01 backpack
There are n objects and a backpack that can carry at most w weights. The weight of the ith object is weight[i] and the value obtained is value[i] . Each object can be used only once, so solve for which objects to put in the backpack that have the greatest sum of values.
1. 1. dp[i][j]: represents the maximum sum of values of any objects taken from [0-i] and put into the backpack of capacity j.

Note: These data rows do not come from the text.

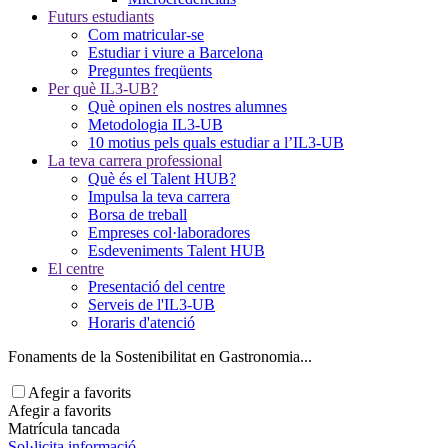
Futurs estudiants
Com matricular-se
Estudiar i viure a Barcelona
Preguntes freqüents
Per què IL3-UB?
Què opinen els nostres alumnes
Metodologia IL3-UB
10 motius pels quals estudiar a l’IL3-UB
La teva carrera professional
Què és el Talent HUB?
Impulsa la teva carrera
Borsa de treball
Empreses col·laboradores
Esdeveniments Talent HUB
El centre
Presentació del centre
Serveis de l'IL3-UB
Horaris d'atenció
Fonaments de la Sostenibilitat en Gastronomia...
Afegir a favorits
Afegir a favorits
Matrícula tancada
Sol·licita informació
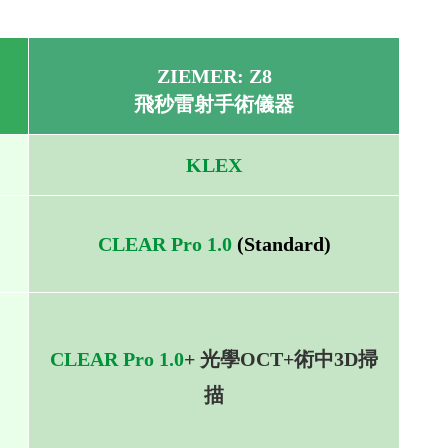
ZIEMER: Z8
飛秒雷射手術儀器
KLEX
CLEAR Pro 1.0
(Standard)
CLEAR Pro 1.0
+ 光學OCT+術中3D掃
描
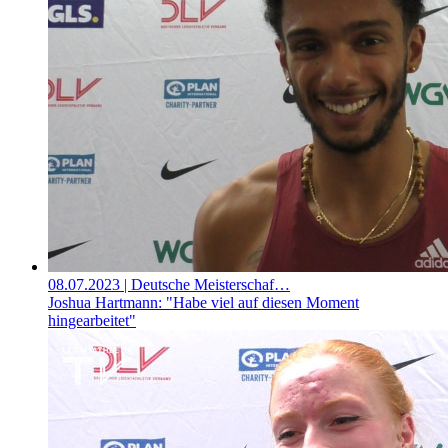
08.07.2023
| Deutsche Meisterschaf…
Joshua Hartmann: "Habe viel auf diesen Moment
hingearbeitet"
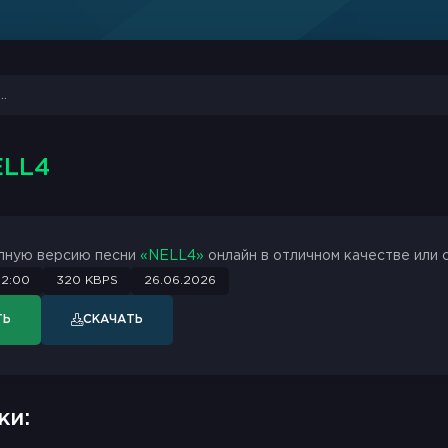
ELL4
лную версию песни
«NELL4»
онлайн в отличном качестве или 
2:00
320 KBPS
26.06.2026
ТЬ
СКАЧАТЬ
ки:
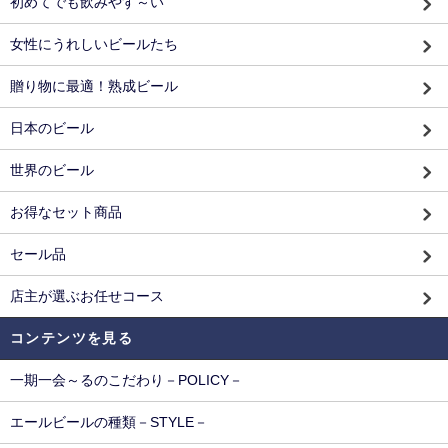
初めてでも飲みやす～い
女性にうれしいビールたち
贈り物に最適！熟成ビール
日本のビール
世界のビール
お得なセット商品
セール品
店主が選ぶお任せコース
コンテンツを見る
一期一会～るのこだわり－POLICY－
エールビールの種類－STYLE－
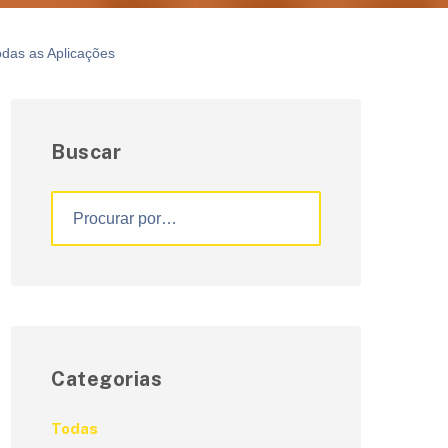
odas as Aplicações
Buscar
Categorias
Todas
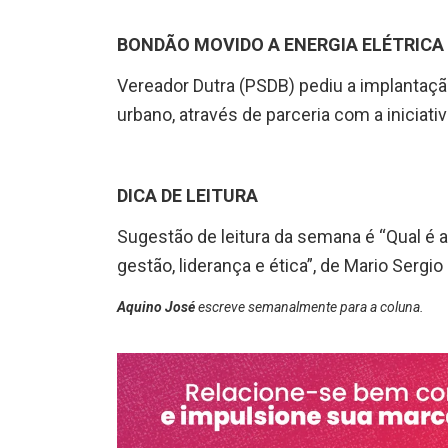
BONDÃO MOVIDO A ENERGIA ELÉTRICA
Vereador Dutra (PSDB) pediu a implantação
urbano, através de parceria com a iniciativ
DICA DE LEITURA
Sugestão de leitura da semana é “Qual é a
gestão, liderança e ética”, de Mario Sergio
Aquino José
escreve semanalmente para a coluna.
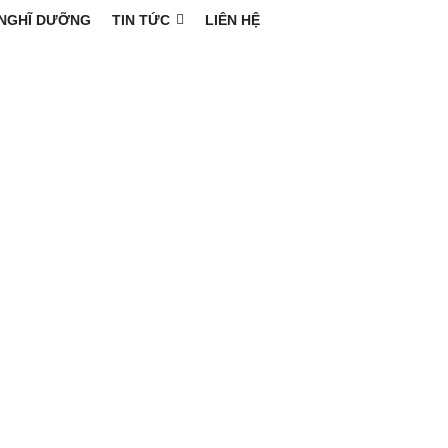
NGHĨ DƯỠNG
TIN TỨC
LIÊN HỆ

2. nothing put in: dp[i][j] = dp[i - 1][j] , cuz weight[i] > j
object put in : dp[i][j] = dp[i - 1][j - weight[i]] + value[i]
3. recurrence formula : dp[i][j] = max(dp[i - 1][j], dp[i - 1][j - weight[i]] + value[i])
4.initialization: if j == 0: dp[i][0] = 0
if j < weight[0]: dp[0][j] = 0 elif j >= weight[0]: dp[0][j] = value[0]
5. Traverse the item first or the pack weight first?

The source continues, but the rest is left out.